Data records —
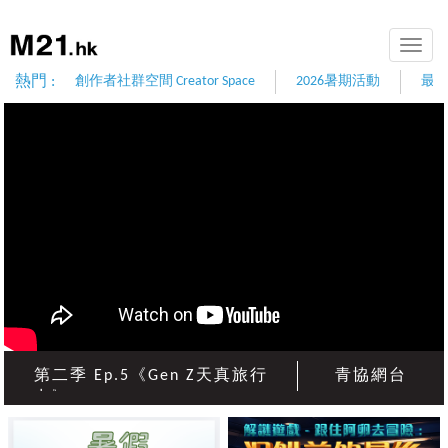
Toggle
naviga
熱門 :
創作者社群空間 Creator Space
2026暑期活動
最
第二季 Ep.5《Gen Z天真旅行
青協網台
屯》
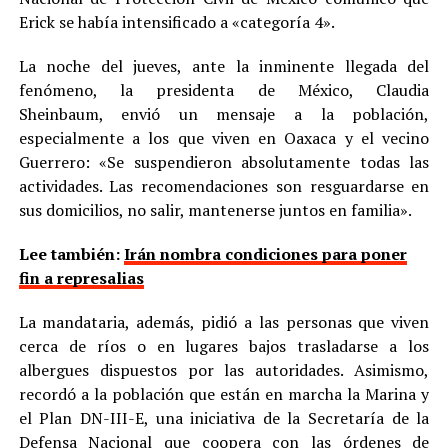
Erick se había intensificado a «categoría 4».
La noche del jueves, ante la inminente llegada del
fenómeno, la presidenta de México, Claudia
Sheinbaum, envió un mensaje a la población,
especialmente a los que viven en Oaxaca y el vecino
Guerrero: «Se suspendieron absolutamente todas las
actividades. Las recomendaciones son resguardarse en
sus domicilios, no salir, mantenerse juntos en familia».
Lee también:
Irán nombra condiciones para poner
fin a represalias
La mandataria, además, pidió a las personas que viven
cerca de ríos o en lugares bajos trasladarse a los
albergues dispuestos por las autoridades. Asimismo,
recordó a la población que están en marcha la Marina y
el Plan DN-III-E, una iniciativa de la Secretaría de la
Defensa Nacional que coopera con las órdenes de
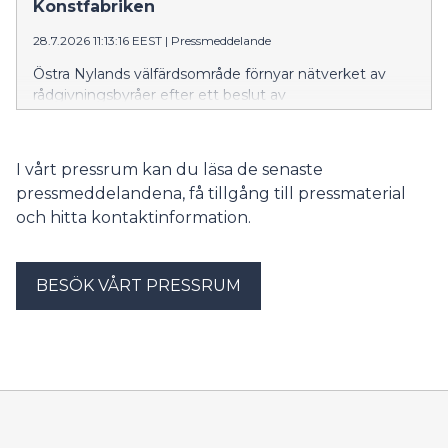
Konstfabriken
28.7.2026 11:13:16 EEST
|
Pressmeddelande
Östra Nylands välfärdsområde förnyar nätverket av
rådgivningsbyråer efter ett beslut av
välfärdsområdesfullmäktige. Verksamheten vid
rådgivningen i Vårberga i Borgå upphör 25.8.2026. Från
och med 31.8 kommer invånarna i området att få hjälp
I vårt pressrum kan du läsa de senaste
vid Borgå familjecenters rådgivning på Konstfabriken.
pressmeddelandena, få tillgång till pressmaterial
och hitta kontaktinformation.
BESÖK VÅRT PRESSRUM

* * *

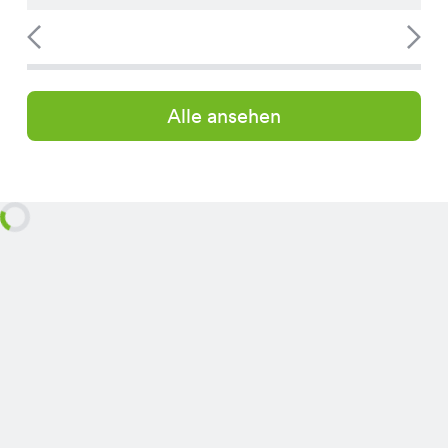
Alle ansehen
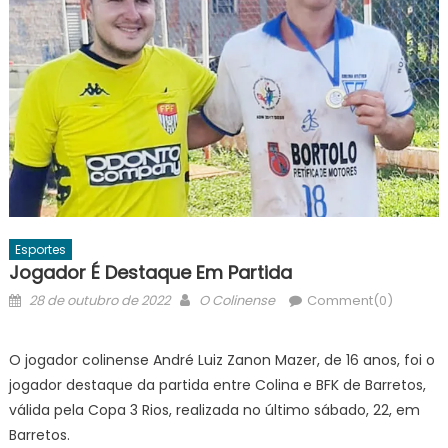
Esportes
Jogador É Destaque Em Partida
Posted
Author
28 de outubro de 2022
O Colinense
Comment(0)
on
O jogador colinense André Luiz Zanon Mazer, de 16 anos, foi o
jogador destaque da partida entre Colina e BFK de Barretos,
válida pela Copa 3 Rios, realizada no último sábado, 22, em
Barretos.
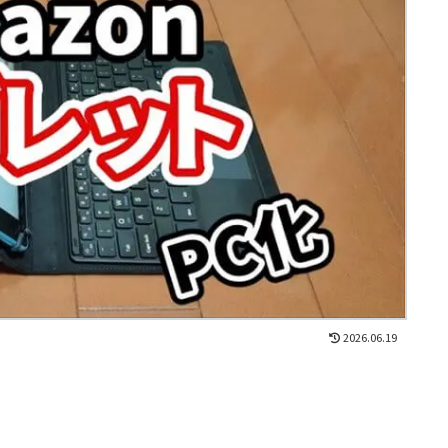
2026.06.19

==

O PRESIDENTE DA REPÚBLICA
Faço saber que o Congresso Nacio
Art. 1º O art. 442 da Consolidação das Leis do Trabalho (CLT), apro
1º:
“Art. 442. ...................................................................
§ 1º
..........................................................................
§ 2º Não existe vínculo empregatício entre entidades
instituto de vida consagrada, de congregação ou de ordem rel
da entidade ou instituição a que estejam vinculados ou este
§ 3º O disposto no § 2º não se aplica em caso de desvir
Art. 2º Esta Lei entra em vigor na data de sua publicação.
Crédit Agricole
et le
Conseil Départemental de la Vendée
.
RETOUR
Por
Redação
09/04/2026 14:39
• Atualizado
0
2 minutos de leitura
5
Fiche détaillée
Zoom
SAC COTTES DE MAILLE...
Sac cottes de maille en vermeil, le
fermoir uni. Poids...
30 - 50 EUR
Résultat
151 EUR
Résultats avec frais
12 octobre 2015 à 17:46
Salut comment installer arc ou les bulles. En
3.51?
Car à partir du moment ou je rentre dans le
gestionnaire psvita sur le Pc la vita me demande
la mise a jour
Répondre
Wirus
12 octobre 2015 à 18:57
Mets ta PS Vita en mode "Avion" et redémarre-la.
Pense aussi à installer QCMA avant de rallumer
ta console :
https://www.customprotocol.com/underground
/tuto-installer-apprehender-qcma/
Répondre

Exercise goal —
Once you find the line with "rådgivningen i Vårberga" above, print it and every line after it up to and including the line with "BESÖK VÅRT PRESSRUM", exactly as written and nothing else.

Response to this task —
rådgivningen i Vårberga i Borgå upphör 25.8.2026. Från
och med 31.8 kommer invånarna i området att få hjälp
I vårt pressrum kan du läsa de senaste
vid Borgå familjecenters rådgivning på Konstfabriken.
pressmeddelandena, få tillgång till pressmaterial
och hitta kontaktinformation.
BESÖK VÅRT PRESSRUM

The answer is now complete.